Spring break special editions
By Don Muhm, 1952 Editor’s note: For many years ISC/ISU journalism students
published special editions of Iowa community newspapers during the
break between
winter and spring quarters. Don Muhm, class of 1952, a member of the
Greenlee School’s Advisory Council, participated in this program
for two years.
It was considered an honor for us journalism students at Iowa State to
be selected to participate in spring break trips to publish special editions
of Iowa community newspapers.
The program was designed to give selected students the opportunity for
hands-on experience actually producing a week’s newspaper. Basically,
students did it all—from selling ads to writing editorials, from
routine reporting such as covering a school board meeting or the local
police blotter to in-depth coverage of local issues.

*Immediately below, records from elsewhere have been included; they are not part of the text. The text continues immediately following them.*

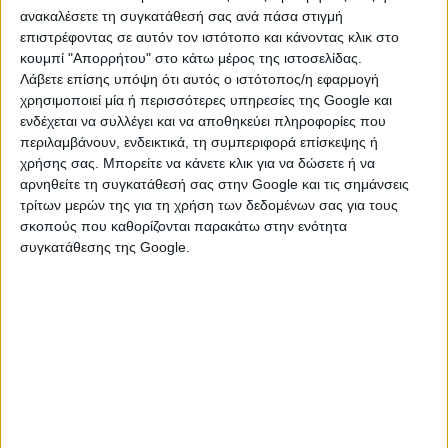
ανακαλέσετε τη συγκατάθεσή σας ανά πάσα στιγμή
δραστηριοποιούνται στον κλάδο της
επιστρέφοντας σε αυτόν τον ιστότοπο και κάνοντας κλικ στο
αγροδιατροφής και εξαγωγών και επιθυμούν να
κουμπί "Απορρήτου" στο κάτω μέρος της ιστοσελίδας.
συμμετάσχουν στην έκθεση είτε ανεξάρτητα είτε
Λάβετε επίσης υπόψη ότι αυτός ο ιστότοπος/η εφαρμογή
μέσω της Περιφέρειας Πελοποννήσου, όπως
χρησιμοποιεί μία ή περισσότερες υπηρεσίες της Google και
εκδηλώσουν το ενδιαφέρον τους, αποστέλλοντας
ενδέχεται να συλλέγει και να αποθηκεύει πληροφορίες που
συμπληρωμένη την επισυναπτόμενη αίτηση στο
e
-
περιλαμβάνουν, ενδεικτικά, τη συμπεριφορά επίσκεψης ή
mail
Αυτή η διεύθυνση Email προστατεύεται από
χρήσης σας. Μπορείτε να κάνετε κλικ για να δώσετε ή να
αρνηθείτε τη συγκατάθεσή σας στην Google και τις σημάνσεις
τους αυτοματισμούς αποστολέων ανεπιθύμητων
τρίτων μερών της για τη χρήση των δεδομένων σας για τους
μηνυμάτων. Χρειάζεται να ενεργοποιήσετε τη
σκοπούς που καθορίζονται παρακάτω στην ενότητα
JavaScript για να μπορέσετε να τη δείτε.
, έως και
συγκατάθεσης της Google.
την Τρίτη 23 Απριλίου 2024. Προϋπόθεση για την
καταβολή της επιχορήγησης είναι η εξόφληση των
συνδρομών προς το Επιμελητήριο έως και το έτος
2024 ή η κατάθεση αιτήματος διακανονισμού.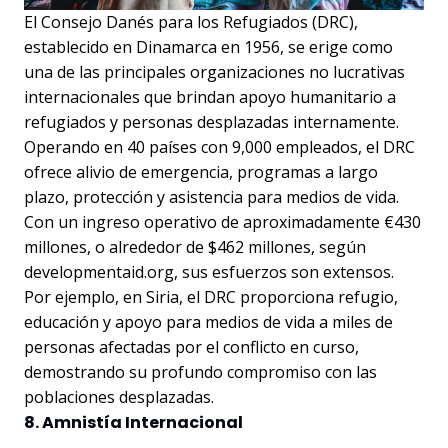
El Consejo Danés para los Refugiados (DRC),
establecido en Dinamarca en 1956, se erige como
una de las principales organizaciones no lucrativas
internacionales que brindan apoyo humanitario a
refugiados y personas desplazadas internamente.
Operando en 40 países con 9,000 empleados, el DRC
ofrece alivio de emergencia, programas a largo
plazo, protección y asistencia para medios de vida.
Con un ingreso operativo de aproximadamente €430
millones, o alrededor de $462 millones, según
developmentaid.org, sus esfuerzos son extensos.
Por ejemplo, en Siria, el DRC proporciona refugio,
educación y apoyo para medios de vida a miles de
personas afectadas por el conflicto en curso,
demostrando su profundo compromiso con las
poblaciones desplazadas.
8. Amnistía Internacional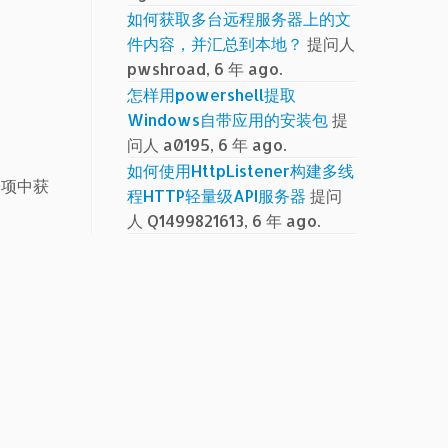
如何获取多台远程服务器上的文
件内容，并汇总到本地？
提问人
pwshroad, 6 年 ago.
怎样用powershell提取
Windows自带应用的安装包
提
问人 a0195, 6 年 ago.
如何使用HttpListener构建多线
子项中获
程HTTP轻量级API服务器
提问
人 Q1499821613, 6 年 ago.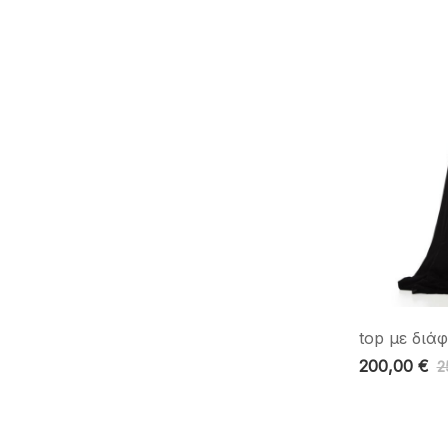
top με διά
200,00
€
2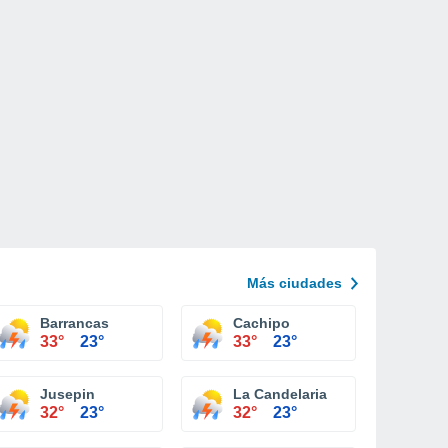
Más ciudades
Barrancas
Cachipo
33°
23°
33°
23°
Jusepin
La Candelaria
32°
23°
32°
23°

It was a dose of real-life stuff and of practical journalism in a real
working environment away from the sterile land of academia and classroom
theory and the like. For the handful of participants at each of the host
community newspapers, that week of actual newspapering was awfully important—especially
so to those of us former farm kids who had no newspaper background at
all and who had never been in a newsroom, pressroom or the like.
One journalism faculty member usually accompanied the student delegation,
but
that person was not there as a censoring editor. The faculty member’s role,
instead, was to advise and to answer any questions that might arise during that
week of real-life, on-the-street journalism.
My first spring break came in March 1950, when I became—for the week only,
of course—the farm editor of The Belmond Independent in the northern Iowa
community. It was really my first taste of a lifestyle I would eventually
achieve for nearly 40 years, working as farm editor for two major Midwest newspapers,
the Omaha World-Herald and The Des Moines Register and Tribune.